They are clear and accurate and played quite well crossed at HPF 315Hz -18db on up. Tonality was quite good and imaging after my usual tuning was tight and locked dead center. Off axis response yields a noticeable drop off in upper frequency extension, so a tweeter is a must in those mounting configurations. I also noticed that they have really good sensitivity as well. It doesnt take much power to get these drivers up to a spirited volume.

Overall, I think these are very, very good. If you're looking for a full range driver to run to 15K I think they will serve you quite well (EQ-ability allows even more potential). If you mate them with a small silk tweeter like the H-Audio Enigma, I think they are a definite winner - A well built, compact, and great sounding widebander.


----------



## niceguy (Mar 12, 2006)

Nice review....I'd like to try a pair but will probably start w/something budget first like the TB 3"....

Jeremy


----------



## WLDock (Sep 27, 2005)

Thanks for the review!

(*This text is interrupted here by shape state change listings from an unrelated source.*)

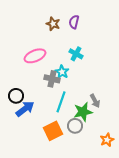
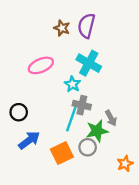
purple semicircle: (74, 22) -> (86, 26), size x1.5
cyan cross: (76, 54) -> (89, 63), size x1.5
gray cross: (52, 79) -> (82, 105), moved
blue arrow: (25, 109) -> (29, 140), moved

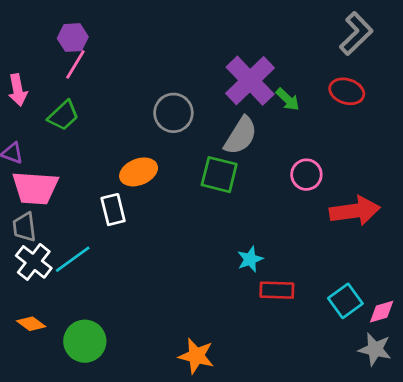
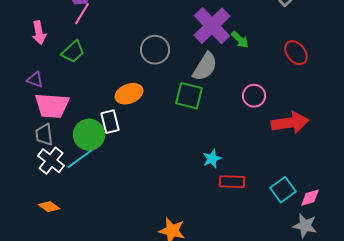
red ellipse: (347, 91) -> (296, 53), moved, turned 35
green circle: (85, 341) -> (89, 135), moved

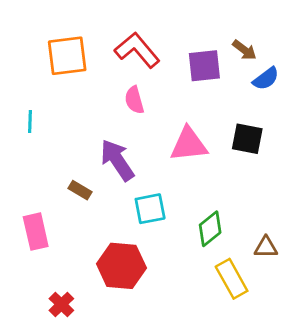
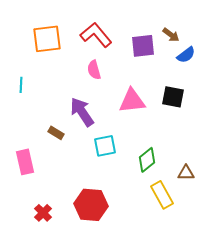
red hexagon: (121, 266) -> (91, 205), moved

I have been waiting for these but as it always seems to happen....things come up now that the drivers are available.


----------



## captainobvious (Mar 11, 2006)

niceguy said:


> Nice review....I'd like to try a pair but will probably start w/something budget first like the TB 3"....
> 
> Jeremy


Sounds like a good plan. The Fountek FR88 and Tang Band W3-1364SA are both terrific drivers and compare to drivers costing MUCH more money.


----------



## Melodic Acoustic (Oct 10, 2005)

Thanks for the great and honest review sir. 

You would be correct, the Enigma High-Res tweeter was brought about if some one want to add that last little bit of top end detail to the Trinity do to its smooth and natural, but detailed sound or any to other wide-band driver for that matter. IHMO (not that it matters) the ET 2-way (Enigma and Trinity) crossed at 10-12khz is a combo for 315hz-up to is hard to beat at any price range. 

I can also tell you this; as the Trinity breaks in even more, it gets better. I recommend 20-30 hours before any critical listening is done as you did. The total break time is around 80-100 hours via the designer/builder of the drivers. I would have to say that is very close to being correct as the more I listen to them the better things got. The high-end extend a little better as did the low-end. I would have to say it is do to the strong motor over the FR88-ex and the higher quality of parts used in the motor.


----------



## Boostedrex (Apr 4, 2007)

Hey Mark, how well would the Trinity do crossed around 250Hz with either an 18db/oct or 24db/oct slope?


----------



## captainobvious (Mar 11, 2006)

^^
They still sounded decent to my ears Zach. I tried them as low as 200hz, in enclosures, and out of the enclosures but wrapped in cloth and they seemed to do pretty well there in both instances. Im not sure what distortion graphs would show at that point, but to the ear they played pretty well. I would probably stick to a higher cross point though if your midbasses are capable enough to extend into that range.


----------



## Boostedrex (Apr 4, 2007)

captainobvious said:


> ^^
> They still sounded decent to my ears Zach. I tried them as low as 200hz, in enclosures, and out of the enclosures but wrapped in cloth and they seemed to do pretty well there in both instances. Im not sure what distortion graphs would show at that point, but to the ear they played pretty well. I would probably stick to a higher cross point though if your midbasses are capable enough to extend into that range.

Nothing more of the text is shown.